[DevLog] Engineering Resilience: Decoupling Industrial Data Streams from UI Response on a VPS

[Shinar-of-Clark]

1. Initial Observation & The "Crisis"
   After deploying the Cable Sheath Circulating Current Monitoring System to an Oracle VPS (1 vCPU / 1GB RAM), I encountered a critical availability issue.

When interacting with the Device Monitor or Alarm Management tabs, the frontend would hang indefinitely, followed by a cascade of 502 Bad Gateway errors in the Chrome DevTools.

Symptom: Complete UI paralysis upon tab switching.

Initial Assessment: This didn't look like a simple syntax bug; it felt like a Resource Exhaustion event triggered by high-frequency data serialization (1Hz) and real-time waveform rendering on minimal hardware.

2. Root Cause Analysis (Layered Troubleshooting)
   To isolate the issue, I followed a standard industrial troubleshooting workflow:

Environment Isolation: First, I verified the application on my Local Development Environment. The result: the UI was extremely fluid, and tab switching was instantaneous. This confirmed that the frontend business logic was 100% correct and efficient.

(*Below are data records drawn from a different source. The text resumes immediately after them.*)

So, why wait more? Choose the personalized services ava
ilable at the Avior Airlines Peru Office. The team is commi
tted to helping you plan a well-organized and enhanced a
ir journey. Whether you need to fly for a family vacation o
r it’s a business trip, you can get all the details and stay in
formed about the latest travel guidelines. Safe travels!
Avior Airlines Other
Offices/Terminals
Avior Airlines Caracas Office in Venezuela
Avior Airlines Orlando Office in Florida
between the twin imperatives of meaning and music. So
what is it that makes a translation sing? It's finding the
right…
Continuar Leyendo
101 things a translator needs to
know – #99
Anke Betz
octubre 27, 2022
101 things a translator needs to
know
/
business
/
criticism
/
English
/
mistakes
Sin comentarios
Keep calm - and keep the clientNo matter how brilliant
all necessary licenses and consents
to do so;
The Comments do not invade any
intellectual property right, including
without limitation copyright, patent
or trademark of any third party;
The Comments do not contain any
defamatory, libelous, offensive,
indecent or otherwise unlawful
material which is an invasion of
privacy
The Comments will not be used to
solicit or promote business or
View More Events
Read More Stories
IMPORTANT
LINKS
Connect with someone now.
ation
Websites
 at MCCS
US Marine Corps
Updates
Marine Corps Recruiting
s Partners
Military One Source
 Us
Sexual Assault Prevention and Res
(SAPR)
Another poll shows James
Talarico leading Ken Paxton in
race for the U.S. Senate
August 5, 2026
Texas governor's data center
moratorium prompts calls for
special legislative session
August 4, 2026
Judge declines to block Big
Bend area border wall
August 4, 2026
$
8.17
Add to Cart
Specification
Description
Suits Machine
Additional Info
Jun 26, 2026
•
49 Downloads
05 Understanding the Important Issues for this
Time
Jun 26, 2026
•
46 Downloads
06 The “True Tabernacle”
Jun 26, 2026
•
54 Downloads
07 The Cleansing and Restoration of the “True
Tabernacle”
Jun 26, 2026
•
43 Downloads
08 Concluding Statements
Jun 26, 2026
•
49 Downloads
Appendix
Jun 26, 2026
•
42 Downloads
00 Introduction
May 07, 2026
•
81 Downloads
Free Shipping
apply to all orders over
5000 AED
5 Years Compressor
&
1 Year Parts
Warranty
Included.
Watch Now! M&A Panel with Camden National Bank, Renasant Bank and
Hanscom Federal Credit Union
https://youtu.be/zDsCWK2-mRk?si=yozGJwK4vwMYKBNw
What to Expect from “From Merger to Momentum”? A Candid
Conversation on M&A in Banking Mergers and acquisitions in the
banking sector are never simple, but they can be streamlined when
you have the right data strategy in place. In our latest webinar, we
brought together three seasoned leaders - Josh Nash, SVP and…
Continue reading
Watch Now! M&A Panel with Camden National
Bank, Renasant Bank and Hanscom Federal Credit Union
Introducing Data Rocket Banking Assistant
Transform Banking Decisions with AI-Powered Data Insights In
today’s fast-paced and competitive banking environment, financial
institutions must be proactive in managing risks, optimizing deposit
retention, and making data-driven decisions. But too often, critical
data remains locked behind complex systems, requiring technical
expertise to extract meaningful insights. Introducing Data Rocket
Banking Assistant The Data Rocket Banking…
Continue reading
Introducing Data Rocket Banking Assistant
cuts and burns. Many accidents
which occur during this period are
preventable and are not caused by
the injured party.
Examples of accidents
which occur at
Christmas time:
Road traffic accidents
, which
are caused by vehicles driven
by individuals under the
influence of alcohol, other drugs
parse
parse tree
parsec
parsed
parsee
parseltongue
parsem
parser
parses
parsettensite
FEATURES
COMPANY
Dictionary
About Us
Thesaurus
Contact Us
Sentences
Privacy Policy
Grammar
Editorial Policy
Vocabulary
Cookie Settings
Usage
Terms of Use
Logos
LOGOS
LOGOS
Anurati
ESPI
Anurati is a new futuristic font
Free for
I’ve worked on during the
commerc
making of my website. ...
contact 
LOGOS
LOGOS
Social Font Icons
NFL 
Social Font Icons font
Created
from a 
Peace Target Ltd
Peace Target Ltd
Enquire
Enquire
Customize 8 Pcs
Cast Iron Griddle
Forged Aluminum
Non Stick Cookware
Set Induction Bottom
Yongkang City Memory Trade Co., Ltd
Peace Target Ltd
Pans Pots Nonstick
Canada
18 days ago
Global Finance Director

Cloud Infrastructure Audit: I shifted focus to the VPS. I audited network latency, port listening (Port 8050), and Gunicorn worker logs.

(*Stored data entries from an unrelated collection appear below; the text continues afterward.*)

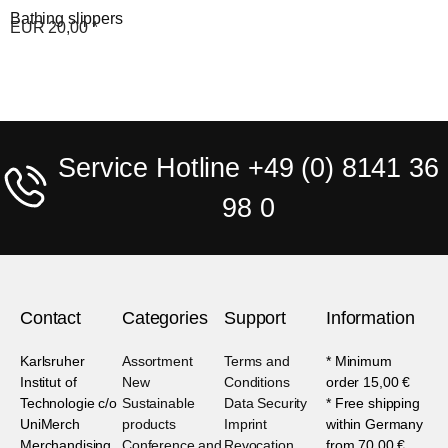
Bathing slippers
EUR
20,00
*
Service Hotline +49 (0) 8141 36
98 0
Contact
Categories
Support
Information
Karlsruher
Assortment
Terms and
* Minimum
Institut of
New
Conditions
order 15,00 €
Technologie c/o
Sustainable
Data Security
* Free shipping
UniMerch
products
Imprint
within Germany
Merchandising
Conference and
Revocation
from 70,00 €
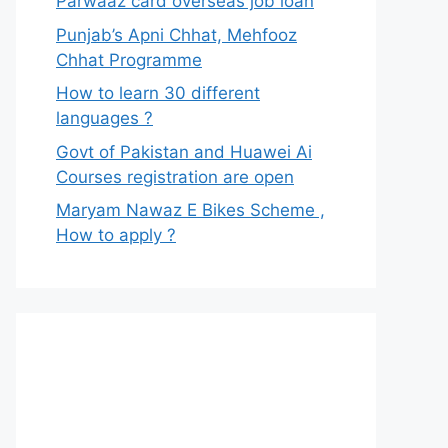
Parwaaz card overseas job loan
Punjab’s Apni Chhat, Mehfooz
Chhat Programme
How to learn 30 different
languages ?
Govt of Pakistan and Huawei Ai
Courses registration are open
Maryam Nawaz E Bikes Scheme ,
How to apply ?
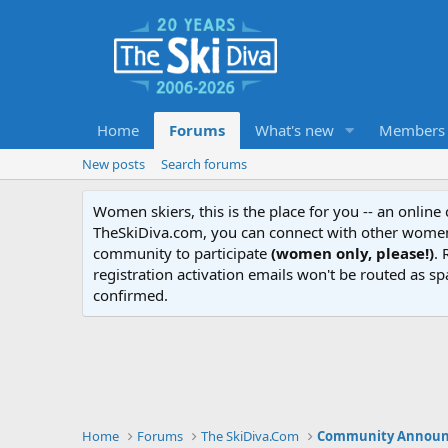
Home
Forums
What's new
Members
New posts
Search forums
Women skiers, this is the place for you -- an onlin
TheSkiDiva.com, you can connect with other women 
community to participate
(women only, please!)
. 
registration activation emails won't be routed as sp
confirmed.
Home
Forums
The SkiDiva.Com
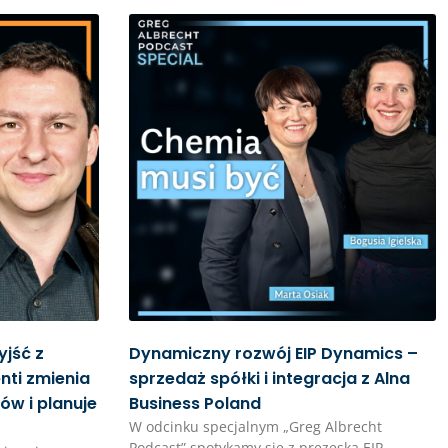
yjść z
Dynamiczny rozwój EIP Dynamics –
nti zmienia
sprzedaż spółki i integracja z Alna
ów i planuje
Business Poland
W odcinku specjalnym „Greg Albrecht
Podcast” spotykamy się z prezeską EIP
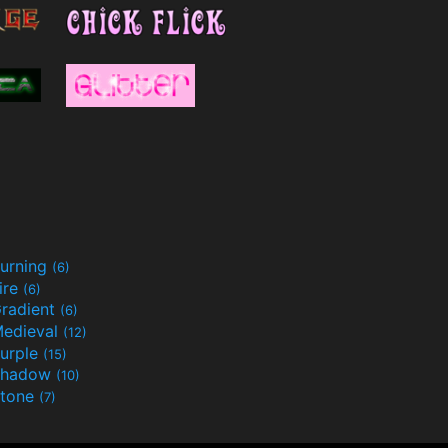
urning
(6)
ire
(6)
radient
(6)
edieval
(12)
urple
(15)
Shadow
(10)
tone
(7)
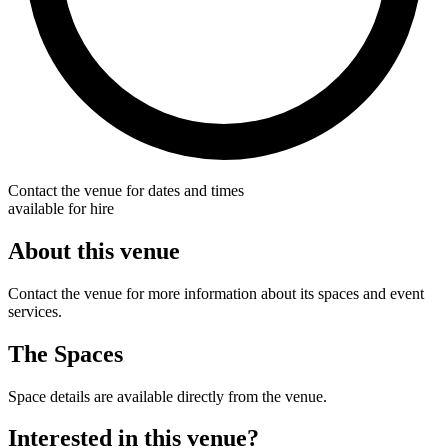
Contact the venue for dates and times
available for hire
About this venue
Contact the venue for more information about its spaces and event
services.
The Spaces
Space details are available directly from the venue.
Interested in this venue?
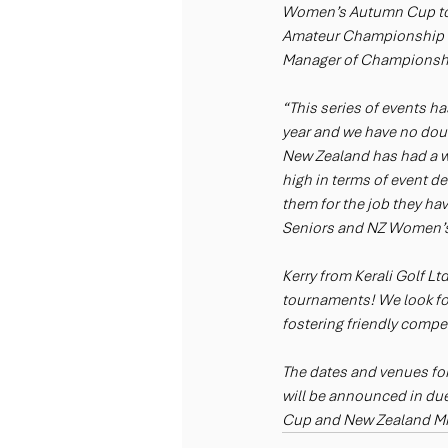
Women’s Autumn Cup to b
Amateur Championship to
Manager of Championship
“This series of events h
year and we have no doubt
New Zealand has had a wo
high in terms of event de
them for the job they ha
Seniors and NZ Women’s 
Kerry from Kerali Golf Lt
tournaments! We look for
fostering friendly compet
The dates and venues f
will be announced in due
Cup and New Zealand M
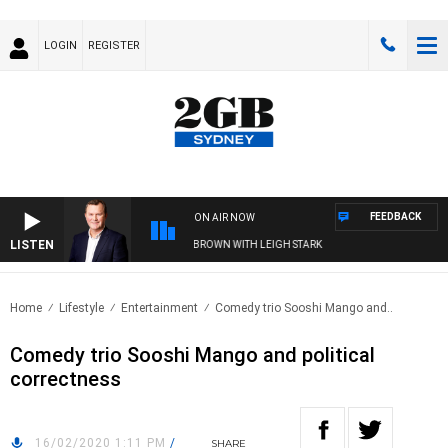
LOGIN
REGISTER
FEEDBACK
ON AIR NOW
LISTEN
IFE AND TECHNOLOGY WITH CHARLIE BROWN WITH LEIGH STARK
Home
Lifestyle
Entertainment
Comedy trio Sooshi Mango and..
Comedy trio Sooshi Mango and political
correctness
16/02/2020 1:11 PM
/
SHARE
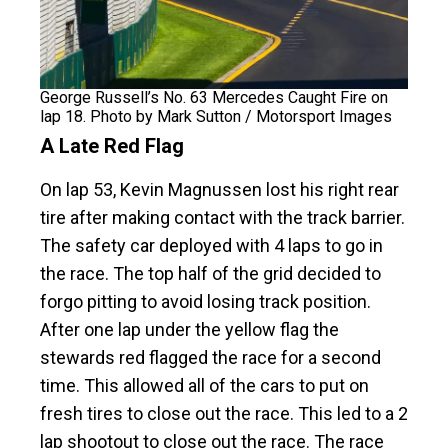
George Russell’s No. 63 Mercedes Caught Fire on
lap 18. Photo by Mark Sutton / Motorsport Images
A Late Red Flag
On lap 53, Kevin Magnussen lost his right rear
tire after making contact with the track barrier.
The safety car deployed with 4 laps to go in
the race. The top half of the grid decided to
forgo pitting to avoid losing track position.
After one lap under the yellow flag the
stewards red flagged the race for a second
time. This allowed all of the cars to put on
fresh tires to close out the race. This led to a 2
lap shootout to close out the race. The race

Identifying the Conflict: The root cause was a collision between Synchronous I/O Blocking and limited system resources. The backend was attempting to connect to an offline Edge Device. In a 1vCPU/1GB RAM environment, the Synchronous TCP Handshake created a "blocking wait," which quickly filled the request queue and led to Gateway timeouts (502).

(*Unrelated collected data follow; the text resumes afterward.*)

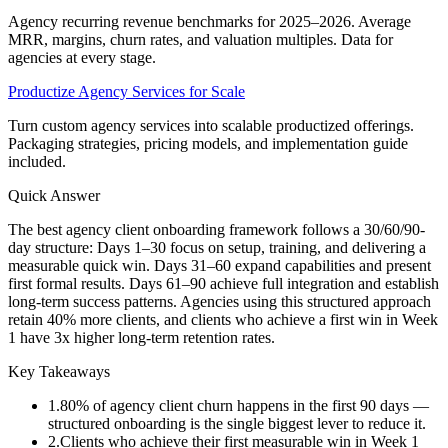
Agency recurring revenue benchmarks for 2025–2026. Average
MRR, margins, churn rates, and valuation multiples. Data for
agencies at every stage.
Productize Agency Services for Scale
Turn custom agency services into scalable productized offerings.
Packaging strategies, pricing models, and implementation guide
included.
Quick Answer
The best agency client onboarding framework follows a 30/60/90-
day structure: Days 1–30 focus on setup, training, and delivering a
measurable quick win. Days 31–60 expand capabilities and present
first formal results. Days 61–90 achieve full integration and establish
long-term success patterns. Agencies using this structured approach
retain 40% more clients, and clients who achieve a first win in Week
1 have 3x higher long-term retention rates.
Key Takeaways
1
.
80% of agency client churn happens in the first 90 days —
structured onboarding is the single biggest lever to reduce it.
2
.
Clients who achieve their first measurable win in Week 1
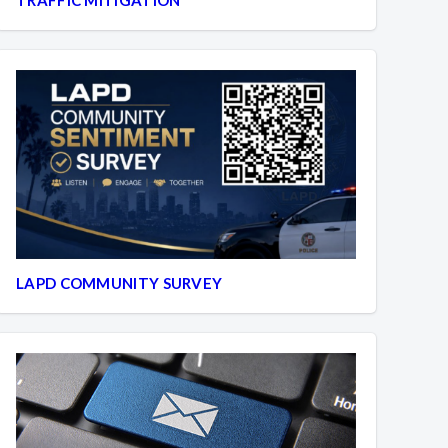
LAPD COMMUNITY SURVEY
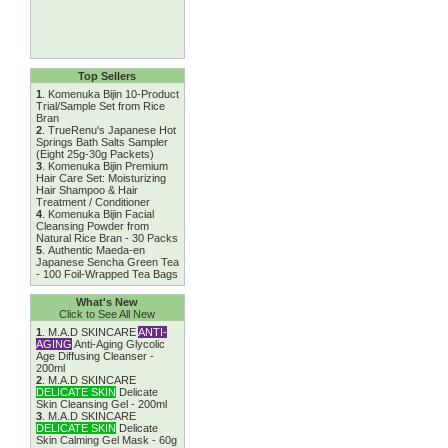
Top Sellers
1
.
Komenuka Bijin 10-Product
Trial/Sample Set from Rice
Bran
2
.
TrueRenu's Japanese Hot
Springs Bath Salts Sampler
(Eight 25g-30g Packets)
3
.
Komenuka Bijin Premium
Hair Care Set: Moisturizing
Hair Shampoo & Hair
Treatment / Conditioner
4
.
Komenuka Bijin Facial
Cleansing Powder from
Natural Rice Bran - 30 Packs
5
.
Authentic Maeda-en
Japanese Sencha Green Tea
- 100 Foil-Wrapped Tea Bags
What's New
Click to See All New
1
.
M.A.D SKINCARE
ANTI-
AGING
Anti-Aging Glycolic
Age Diffusing Cleanser -
200ml
2
.
M.A.D SKINCARE
DELICATE SKIN
Delicate
Skin Cleansing Gel - 200ml
3
.
M.A.D SKINCARE
DELICATE SKIN
Delicate
Skin Calming Gel Mask - 60g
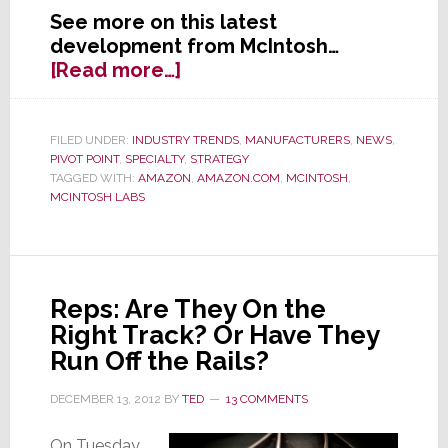
See more on this latest
development from McIntosh…
about
[Read more…]
Former
Specialist
Darling
FILED UNDER:
INDUSTRY TRENDS
,
MANUFACTURERS
,
NEWS
,
PIVOT POINT
,
SPECIALTY
,
STRATEGY
McIntosh
TAGGED WITH:
AMAZON
,
AMAZON.COM
,
MCINTOSH
,
Opens
MCINTOSH LABS
Up
Internet
Sales
Reps: Are They On the
Right Track? Or Have They
Run Off the Rails?
DECEMBER 13, 2012
BY
TED
13 COMMENTS
On Tuesday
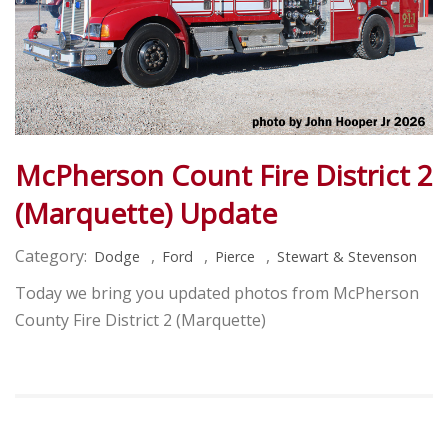
McPherson Count Fire District 2
(Marquette) Update
Category:
,
,
,
Dodge
Ford
Pierce
Stewart & Stevenson
Today we bring you updated photos from McPherson
County Fire District 2 (Marquette)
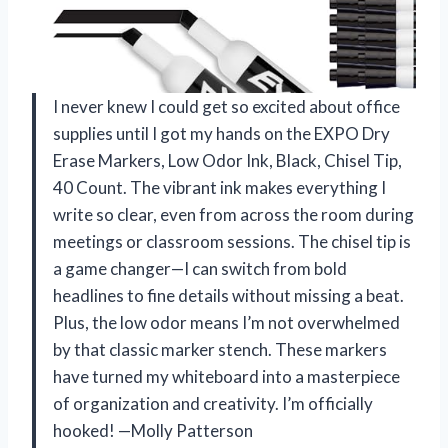
I never knew I could get so excited about office
supplies until I got my hands on the EXPO Dry
Erase Markers, Low Odor Ink, Black, Chisel Tip,
40 Count. The vibrant ink makes everything I
write so clear, even from across the room during
meetings or classroom sessions. The chisel tip is
a game changer—I can switch from bold
headlines to fine details without missing a beat.
Plus, the low odor means I’m not overwhelmed
by that classic marker stench. These markers
have turned my whiteboard into a masterpiece
of organization and creativity. I’m officially
hooked! —Molly Patterson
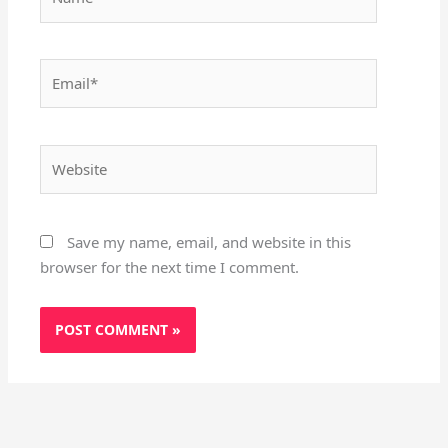
Email*
Website
Save my name, email, and website in this
browser for the next time I comment.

3. Implementation & Optimization Strategy
   To break this deadlock without upgrading to expensive hardware, I implemented a three-tier optimization:

Defense Layer: Hierarchical Circuit Breaker
I refactored the acquisition logic. If a connection cannot be established within 1 second, the system triggers an Exponential Backoff period (5s -> 60s -> 1h). During this "cooldown," the backend intercepts invalid requests and serves an "Offline" status immediately. This freed the CPU threads from waiting for non-existent signals.

Kernel Layer: Swap Paging Control
To handle the memory spikes during Plotly chart serialization, I manually configured 2G of Virtual Memory (SWAP) at the Linux kernel level. This provided a vital "pressure relief valve" for the 1GB physical RAM.

Architecture Layer: Gthread Concurrency
I migrated the execution model from sync to gthread mode. By isolating "System Clock," "Data Acquisition," and "UI Interaction" into different logic lanes, I achieved a much higher degree of Asynchronous Decoupling.

4. Conclusion & Architectural Philosophy
   Outcome: The interaction experience on the cloud VPS has improved significantly. While the 1GB RAM "physical ceiling" prevents the UI from being as perfectly smooth as the local environment under high-frequency load, the persistent service crashes have been successfully eliminated.

Engineering Insight: The core of stability isn't about throwing hardware at a problem; it's about Graceful Degradation. In an industrial IIoT context, the cloud platform's primary role is the asynchronous presentation of persisted data, not the real-time passthrough of physical link latency.

Final Strategy: Having verified that the logic is fully functional and stable in the local environment, I've opted for "Appropriate Optimization" rather than "Over-Engineering." The focus remains on maintaining the integrity of the data decoupling logic.